*** Opening of Input material ***
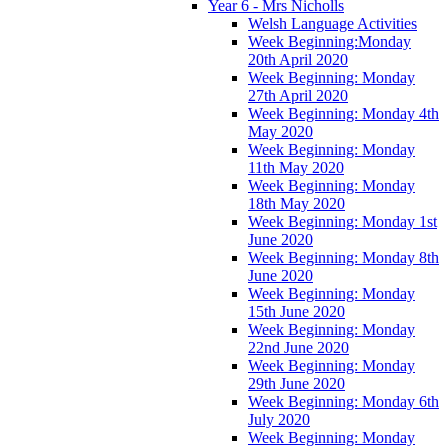
Year 6 - Mrs Nicholls
Welsh Language Activities
Week Beginning:Monday
20th April 2020
Week Beginning: Monday
27th April 2020
Week Beginning: Monday 4th
May 2020
Week Beginning: Monday
11th May 2020
Week Beginning: Monday
18th May 2020
Week Beginning: Monday 1st
June 2020
Week Beginning: Monday 8th
June 2020
Week Beginning: Monday
15th June 2020
Week Beginning: Monday
22nd June 2020
Week Beginning: Monday
29th June 2020
Week Beginning: Monday 6th
July 2020
Week Beginning: Monday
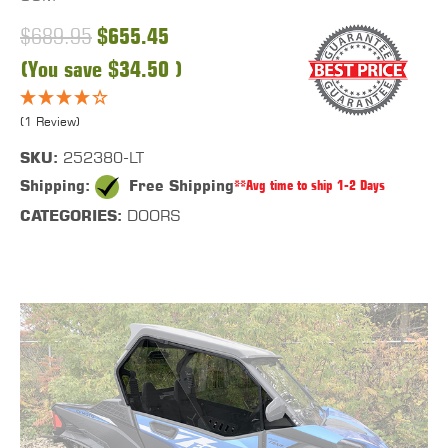
$689.95
$655.45
(You save
$34.50
)
(1 Review)
SKU:
252380-LT
Shipping:
Free Shipping
**Avg time to ship 1-2 Days
CATEGORIES:
DOORS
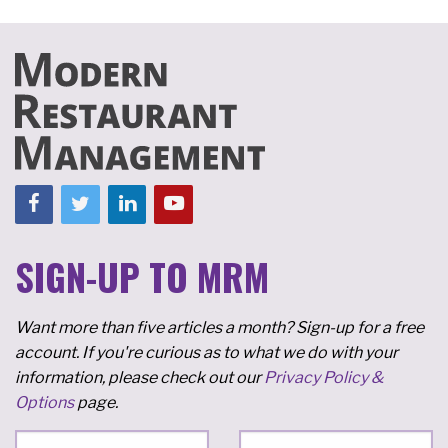
SIGN-UP TO MRM
Want more than five articles a month? Sign-up for a free
account. If you're curious as to what we do with your
information, please check out our
Privacy Policy &
Options
page.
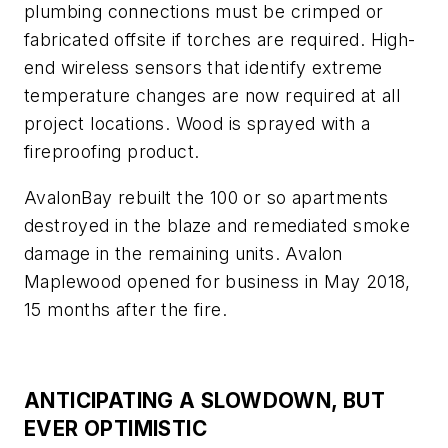
plumbing connections must be crimped or
fabricated offsite if torches are required. High-
end wireless sensors that identify extreme
temperature changes are now required at all
project locations. Wood is sprayed with a
fireproofing product.
AvalonBay rebuilt the 100 or so apartments
destroyed in the blaze and remediated smoke
damage in the remaining units. Avalon
Maplewood opened for business in May 2018,
15 months after the fire.
ANTICIPATING A SLOWDOWN, BUT
EVER OPTIMISTIC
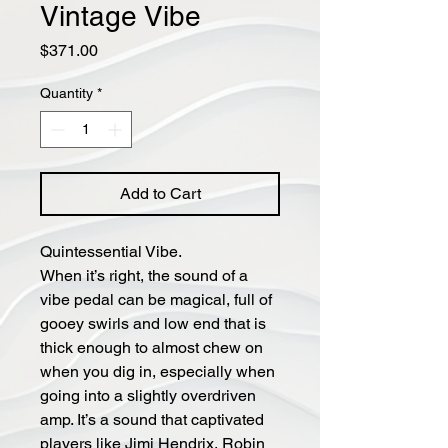
Vintage Vibe
Price
$371.00
Quantity
*
Add to Cart
Quintessential Vibe.
When it’s right, the sound of a
vibe pedal can be magical, full of
gooey swirls and low end that is
thick enough to almost chew on
when you dig in, especially when
going into a slightly overdriven
amp. It’s a sound that captivated
players like Jimi Hendrix, Robin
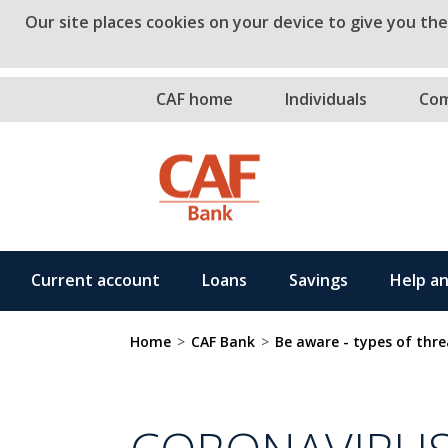
Our site places cookies on your device to give you th
Skip to main co
CAF home
Individuals
Com
Current account
Loans
Savings
Help a
Home
>
CAF Bank
>
Be aware - types of thre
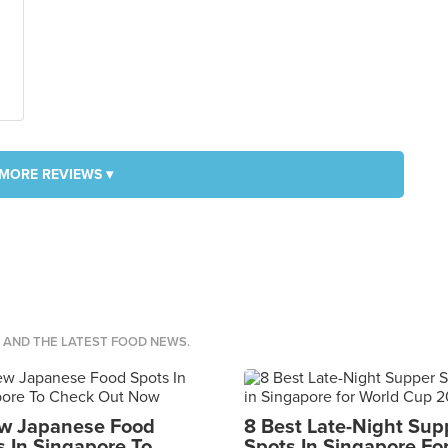
MORE REVIEWS ▾
S AND THE LATEST FOOD NEWS.
w Japanese Food
8 Best Late-Night Sup
s In Singapore To
Spots In Singapore Fo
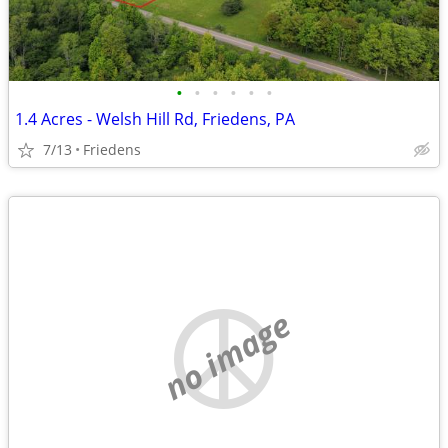
•
•
•
•
•
•
1.4 Acres - Welsh Hill Rd, Friedens, PA
7/13
Friedens
no image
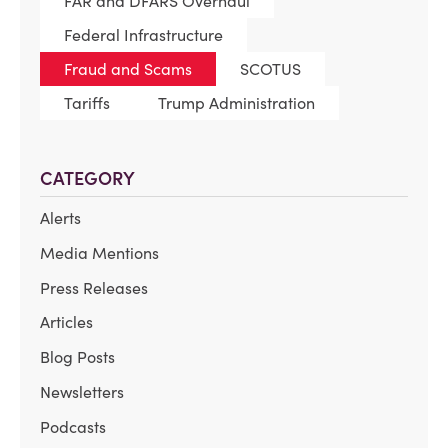
FAR and DFARS Overhaul
Federal Infrastructure
Fraud and Scams
SCOTUS
Tariffs
Trump Administration
CATEGORY
Alerts
Media Mentions
Press Releases
Articles
Blog Posts
Newsletters
Podcasts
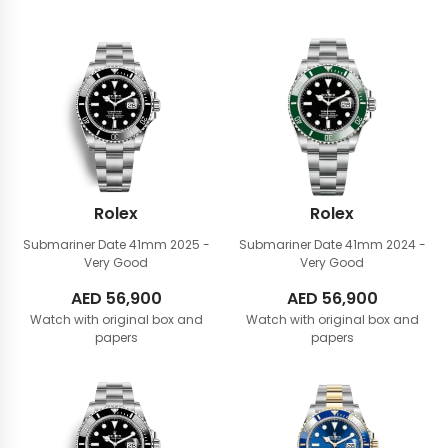
Rolex
Rolex
Submariner Date 41mm
2025 -
Submariner Date 41mm
2024 -
Very Good
Very Good
AED
56,900
AED
56,900
Watch with original box and
Watch with original box and
papers
papers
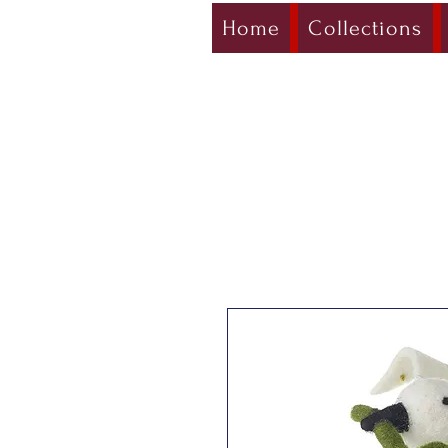
Home
Collections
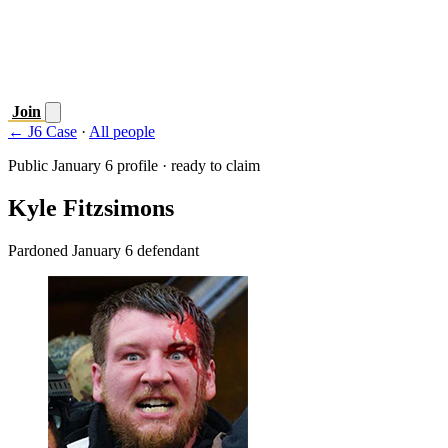
Join
← J6 Case
·
All people
Public January 6 profile · ready to claim
Kyle Fitzsimons
Pardoned January 6 defendant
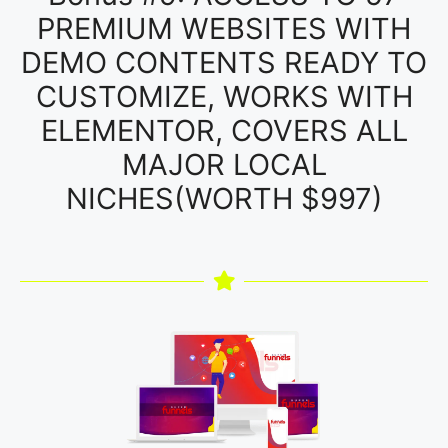
PREMIUM WEBSITES WITH
DEMO CONTENTS READY TO
CUSTOMIZE, WORKS WITH
ELEMENTOR, COVERS ALL
MAJOR LOCAL
NICHES(WORTH $997)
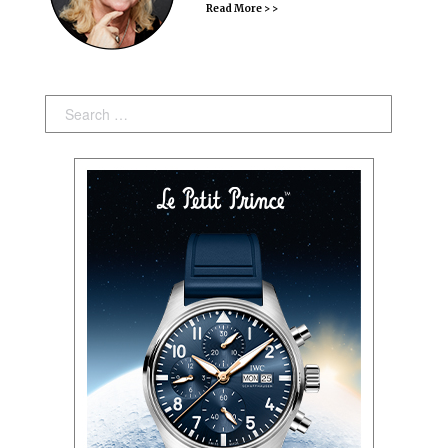
Read More > >
Search:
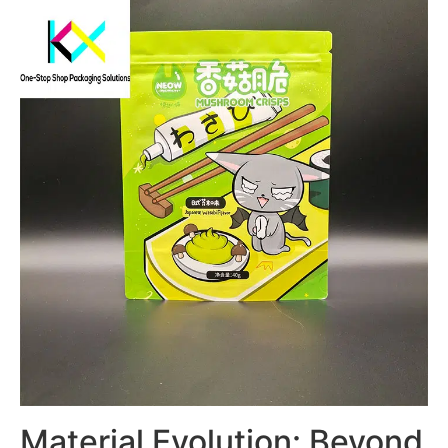
Material Evolution: Beyond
*** Close of Input material ***
## Aim of the task
Should a picture appear among the entries, skip it and copy the rest exactly.

## Answer space
Year 6 - Mrs Nicholls
Welsh Language Activities
Week Beginning:Monday
20th April 2020
Week Beginning: Monday
27th April 2020
Week Beginning: Monday 4th
May 2020
Week Beginning: Monday
11th May 2020
Week Beginning: Monday
18th May 2020
Week Beginning: Monday 1st
June 2020
Week Beginning: Monday 8th
June 2020
Week Beginning: Monday
15th June 2020
Week Beginning: Monday
22nd June 2020
Week Beginning: Monday
29th June 2020
Week Beginning: Monday 6th
July 2020
Week Beginning: Monday
$689.95
$655.45
(You save
$34.50
)
(1 Review)
SKU:
252380-LT
Shipping:
Free Shipping
**Avg time to ship 1-2 Days
CATEGORIES:
DOORS
SIGN-UP TO MRM
Want more than five articles a month? Sign-up for a free
account. If you're curious as to what we do with your
information, please check out our
Privacy Policy &
Options
page.
plumbing connections must be crimped or
fabricated offsite if torches are required. High-
end wireless sensors that identify extreme
temperature changes are now required at all
project locations. Wood is sprayed with a
fireproofing product.
AvalonBay rebuilt the 100 or so apartments
destroyed in the blaze and remediated smoke
damage in the remaining units. Avalon
Maplewood opened for business in May 2018,
15 months after the fire.
ANTICIPATING A SLOWDOWN, BUT
EVER OPTIMISTIC
Vintage Vibe
Price
$371.00
Quantity
*
Add to Cart
Quintessential Vibe.
When it’s right, the sound of a
vibe pedal can be magical, full of
gooey swirls and low end that is
thick enough to almost chew on
when you dig in, especially when
going into a slightly overdriven
amp. It’s a sound that captivated
players like Jimi Hendrix, Robin
Our site places cookies on your device to give you th
Skip to main co
CAF home
Individuals
Com
Current account
Loans
Savings
Help a
Home
>
CAF Bank
>
Be aware - types of thre
MORE REVIEWS ▾
S AND THE LATEST FOOD NEWS.
w Japanese Food
8 Best Late-Night Sup
s In Singapore To
Spots In Singapore Fo
•
•
•
•
•
•
1.4 Acres - Welsh Hill Rd, Friedens, PA
7/13
Friedens
no image
FAR and DFARS Overhaul
Federal Infrastructure
Fraud and Scams
SCOTUS
Tariffs
Trump Administration
CATEGORY
Alerts
Media Mentions
Press Releases
Articles
Blog Posts
Newsletters
Podcasts
Rolex
Rolex
Submariner Date 41mm
2025 -
Submariner Date 41mm
2024 -
Very Good
Very Good
AED
56,900
AED
56,900
Watch with original box and
Watch with original box and
papers
papers
Home
Collections
Join
← J6 Case
·
All people
Public January 6 profile · ready to claim
Kyle Fitzsimons
Pardoned January 6 defendant
PREMIUM WEBSITES WITH
DEMO CONTENTS READY TO
CUSTOMIZE, WORKS WITH
ELEMENTOR, COVERS ALL
MAJOR LOCAL
NICHES(WORTH $997)
Read More > >
Search:
Material Evolution: Beyond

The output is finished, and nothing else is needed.